Indikasi Sache adalah:
 Struktur lumen masih berlubang (incomplete)
 Striktur pendek. Panjangnya < 0,5 cm. tapi di Indonesia teknik ini dilakukan juga pada striktura yang panjangnya 1-2 cm (asal partial), akibat tingkat residifnya tinggi.

b) Terbuka, ada 2 cara, yaitu:
 Jika pendek (0,5-1 cm) : resesksi anatomose
 Jika panjang, maka tidak di-anastomose lagi karena bentuknya bisa seperti belut ketika ereksi. Untuk striktura yang panjang ini operasi dilakukan dalam dua tahap menurut Johansen, yaitu:
1. Tahap I, yaitu hipospodia artifisial, dibuat hipospodia (muara uretra terletak di ventral proksimal dari penis)
2. Tahap II, yaitu uretroplasti berupa menutup uretra yang terbuka dengan mengambil dari preputium, mukosa buccal, atau dari belakang daun telinga.

6. Filiform bougies
untuk membuka jalan jika striktur menghambat pemasangan kateter.

7. Medika mentosa
a. Analgesik non narkotik untuk mengendalikan nyeri.
b. Medikasi antimikrobial untuk mencegah infeksi.

8. Pembedahan
• Sistostomi suprapubis
• Businasi ( dilatasi) dengan busi logam yang dilakukan secara hati-hati.
• Uretrotomi interna : memotong jaringan sikatrik uretra dengan pisau otis/sachse. Otis dimasukkan secara blind ke dalam buli–buli jika striktur belum total. Jika lebih berat dengan pisau sachse secara visual.
• Uretrotomi eksterna: tindakan operasi terbuka berupa pemotongan jaringan fibrosis, kemudian dilakukan anastomosis diantara jaringan uretra yang masih baik.

9. Elemen penting dalam pencegahan adalah menangani infeksi uretral dengan tepat.
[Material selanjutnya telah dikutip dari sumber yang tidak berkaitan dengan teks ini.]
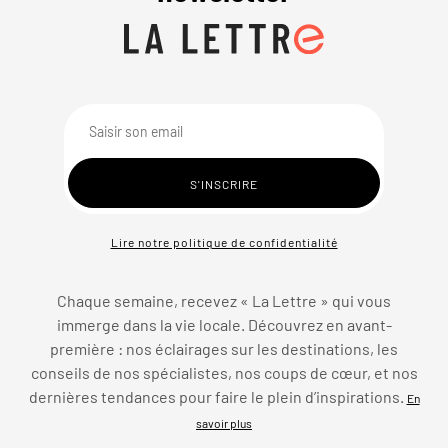
Lire notre politique de confidentialité
Chaque semaine, recevez « La Lettre » qui vous
immerge dans la vie locale. Découvrez en avant-
première : nos éclairages sur les destinations, les
conseils de nos spécialistes, nos coups de cœur, et nos
dernières tendances pour faire le plein d’inspirations.
En
savoir plus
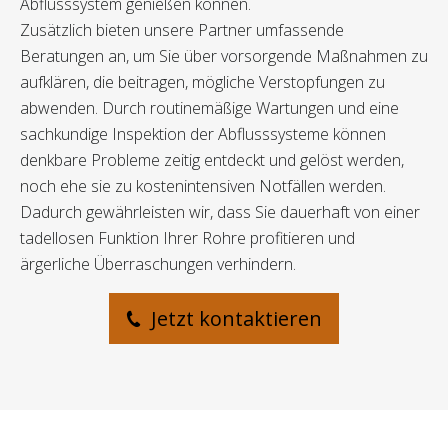
Abflusssystem genießen können.
Zusätzlich bieten unsere Partner umfassende
Beratungen an, um Sie über vorsorgende Maßnahmen zu
aufklären, die beitragen, mögliche Verstopfungen zu
abwenden. Durch routinemäßige Wartungen und eine
sachkundige Inspektion der Abflusssysteme können
denkbare Probleme zeitig entdeckt und gelöst werden,
noch ehe sie zu kostenintensiven Notfällen werden.
Dadurch gewährleisten wir, dass Sie dauerhaft von einer
tadellosen Funktion Ihrer Rohre profitieren und
ärgerliche Überraschungen verhindern.
Jetzt kontaktieren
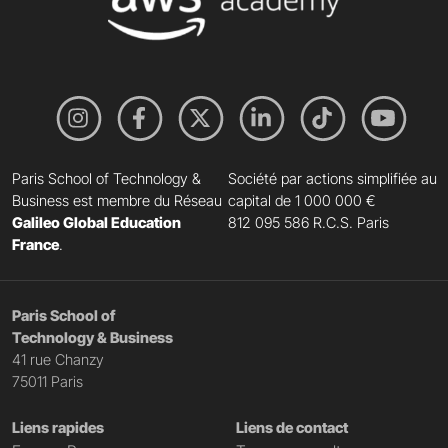
Paris School of Technology &
Société par actions simplifiée au
Business est membre du Réseau
capital de 1 000 000 €
Galileo Global Education
812 095 586 R.C.S. Paris
France
.
Paris School of
Technology & Business
41 rue Chanzy
75011 Paris
Liens rapides
Liens de contact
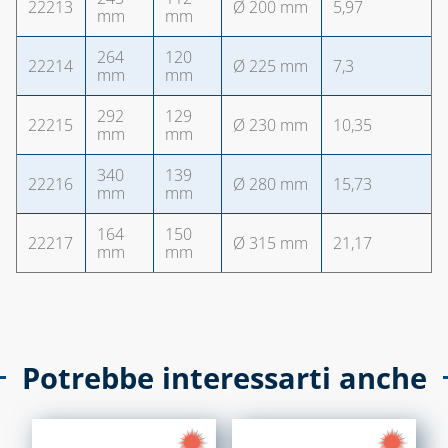
22213
Ø 200 mm
5,97
mm
mm
264
120
22214
Ø 225 mm
7,3
mm
mm
292
129
22215
Ø 230 mm
10,35
mm
mm
340
139
22216
Ø 280 mm
15,73
mm
mm
164
150
22217
Ø 315 mm
21,17
mm
mm
Potrebbe interessarti anche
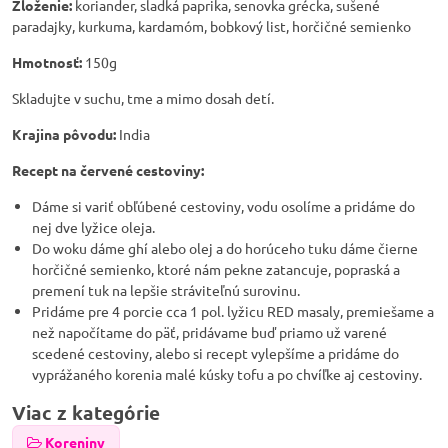
Zloženie:
koriander, sladká paprika, senovka grécka, sušené
paradajky, kurkuma, kardamóm, bobkový list, horčičné semienko
Hmotnosť:
150g
Skladujte v suchu, tme a mimo dosah detí.
Krajina pôvodu:
India
Recept na červené cestoviny:
Dáme si variť obľúbené cestoviny, vodu osolíme a pridáme do
nej dve lyžice oleja.
Do woku dáme ghí alebo olej a do horúceho tuku dáme čierne
horčičné semienko, ktoré nám pekne zatancuje, popraská a
premení tuk na lepšie stráviteľnú surovinu.
Pridáme pre 4 porcie cca 1 pol. lyžicu RED masaly, premiešame a
než napočítame do päť, pridávame buď priamo už varené
scedené cestoviny, alebo si recept vylepšíme a pridáme do
vyprážaného korenia malé kúsky tofu a po chvíľke aj cestoviny.
Viac z kategórie
Koreniny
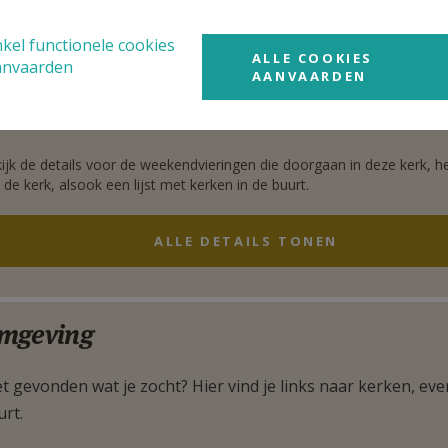
ALLE DETAILS TONEN
kel functionele cookies
ALLE COOKIES
anvaarden
AANVAARDEN
rgen
int Lutgardis kerk Zuun
ijk de details voor de weekendvieringen die doorgaan in deze kerk, h
 de kerk, alsook een lijst met kerken in de buurt.
ALLE DETAILS TONEN
mgeving
t gevonden wat je zocht? Hier vind je links naar kerken, eve
urt.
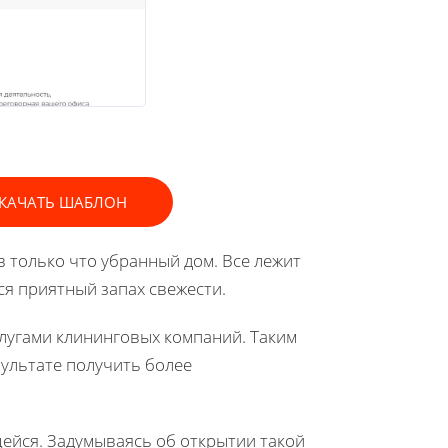
КАЧАТЬ ШАБЛОН
в только что убранный дом. Все лежит
ся приятный запах свежести.
лугами клининговых компаний. Таким
зультате получить более
ейся. Задумываясь об открытии такой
Pemakaian kateter uretral untuk drainase dalam waktu lama harus dihindari dan perawatan menyeluruh harus dilakukan pada setiap jenis alat uretral termasuk kateter.

G. ASUHAN KEPERAWATAN
A. PENGKAJIAN
1. Sirkulasi
Tanda: peningkatan TD ( efek pembesaran ginjal)
2. Eliminasi
Gejala: penurunan aliran urin, ketidakmampuan untuk mengosongkan kandung kemih dengan lengkap, dorongan dan frekuensi berkemih
Tanda: adanya masa/sumbatan pada uretra
3. Makanan dan cairan
Gejala; anoreksia;mual muntah, penurunan berat badan
4. Nyeri / kenyamanan: Nyeri suprapubik
5. Keamanan : demam
6. Penyuluhan / pembelajaran

B. DIAGNOSA KEPERAWATAN
Diagnosa keperawatan yang muncul adalah
1. Nyeri berhubungan dengan insisi bedah sitostomi suprapubik
Tujuan : nyeri berkurang / hilang
Kriteria hasil:
a. Melaporkan penurunan nyeri
b. Ekspresi wajah dan posisi tubuh terlihat relaks




C. INTERVENSI

• Kaji sifat, intensitas, lokasi, lama dan faktor pencetus dan penghilang nyeri
• Kaji tanda nonverbal nyeri ( gelisah, kening berkerut, mengatupkan rahang,
peningkatan TD)
• Berikan pilihan tindakan rasa nyaman.Bantu pasien mendapatkan posisi yang nyaman.Ajarkan tehnik relaksasi dan bantu bimbingan imajinas
• Dokumentasikan dan observasi efek dari obat yang diinginkan dan efek
Sampingnya
• Secara intermiten irigasi kateter uretra/suprapubis gunakan sesuai advis, salin normal steril dan spuit steril. Masukkan cairan perlahan-lahan, jangan terlalu kuat. Lanjutkan irigasi sampai urin jernih tidak ada bekuan.
• Jika tindakan gagal untuk mengurangi nyeri, konsultasikan dengan dokter untuk penggantian dosis atau interval obat.